Annu Int Conf IEEE Eng Med Biol Soc. 2021 Nov;2021:4341-4347. doi: 10.1109/EMBC46164.2021.9630387.
Modern sequencing technology has produced a vast quantity of proteomic data, which has been key to the development of various deep learning models within the field. However, there are still challenges to overcome with regards to modelling the properties of a protein, especially when labelled resources are scarce. Developing interpretable deep learning models is an essential criterion, as proteomics research requires methods to understand the functional properties of proteins. The ability to derive quality information from both the model and the data will play a vital role in the advancement of proteomics research. In this paper, we seek to leverage a BERT model that has been pre-trained on a vast quantity of proteomic data, to model a collection of regression tasks using only a minimal amount of data. We adopt a triplet network structure to fine-tune the BERT model for each dataset and evaluate its performance on a set of downstream task predictions: plasma membrane localisation, thermostability, peak absorption wavelength, and enantioselectivity. Our results significantly improve upon the original BERT baseline as well as the previous state-of-the-art models for each task, demonstrating the benefits of using a triplet network for refining such a large pre-trained model on a limited dataset. As a form of white-box deep learning, we also visualise how the model attends to specific parts of the protein and how the model detects critical modifications that change its overall function.

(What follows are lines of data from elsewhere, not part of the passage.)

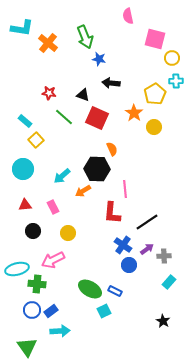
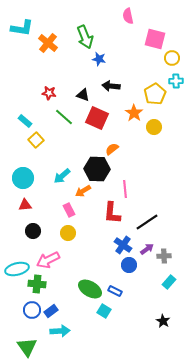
black arrow at (111, 83): moved 3 px down
orange semicircle at (112, 149): rotated 104 degrees counterclockwise
cyan circle at (23, 169): moved 9 px down
pink rectangle at (53, 207): moved 16 px right, 3 px down
pink arrow at (53, 260): moved 5 px left
cyan square at (104, 311): rotated 32 degrees counterclockwise
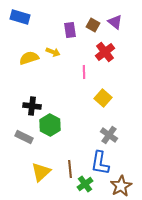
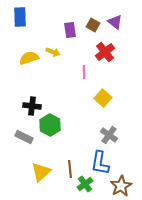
blue rectangle: rotated 72 degrees clockwise
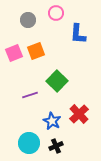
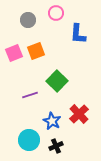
cyan circle: moved 3 px up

现代测序技术产生了大量的蛋白质组学数据,这是该领域各种深度学习模型发展的关键。然而,在对蛋白质的性质进行建模方面仍然存在挑战,尤其是在标记资源稀缺的情况下。开发可解释的深度学习模型是一个基本标准,因为蛋白质组学研究需要方法来理解蛋白质的功能性质。从模型和数据中获取高质量信息的能力将在蛋白质组学研究的进展中发挥重要作用。在本文中,我们试图利用已经在大量蛋白质组学数据上进行预训练的 BERT 模型,仅使用少量数据来对一组回归任务进行建模。我们采用三元网络结构来微调每个数据集的 BERT 模型,并在一组下游任务预测上评估其性能:质膜定位、热稳定性、峰值吸收波长和对映选择性。我们的结果显著优于原始 BERT 基线以及每个任务的最新最先进模型,证明了在有限的数据集上使用三元网络来精炼如此大型的预训练模型的好处。作为一种白盒深度学习形式,我们还可视化了模型如何关注蛋白质的特定部分,以及模型如何检测改变其整体功能的关键修饰。